• _TASK STATEMENT_:
Retype the entries below exactly, but begin at the line containing "the global community" and end at the last line.

• _INFORMATION GIVEN_:

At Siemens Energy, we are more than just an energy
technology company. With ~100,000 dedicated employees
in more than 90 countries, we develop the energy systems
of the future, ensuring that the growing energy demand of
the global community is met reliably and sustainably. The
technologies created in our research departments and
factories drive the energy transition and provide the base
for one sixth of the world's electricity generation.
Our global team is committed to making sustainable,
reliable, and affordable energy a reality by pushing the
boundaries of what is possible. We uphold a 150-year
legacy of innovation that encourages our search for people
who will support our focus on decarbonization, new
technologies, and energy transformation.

• _EXERCISE RESPONSE_:
the global community is met reliably and sustainably. The
technologies created in our research departments and
factories drive the energy transition and provide the base
for one sixth of the world's electricity generation.
Our global team is committed to making sustainable,
reliable, and affordable energy a reality by pushing the
boundaries of what is possible. We uphold a 150-year
legacy of innovation that encourages our search for people
who will support our focus on decarbonization, new
technologies, and energy transformation.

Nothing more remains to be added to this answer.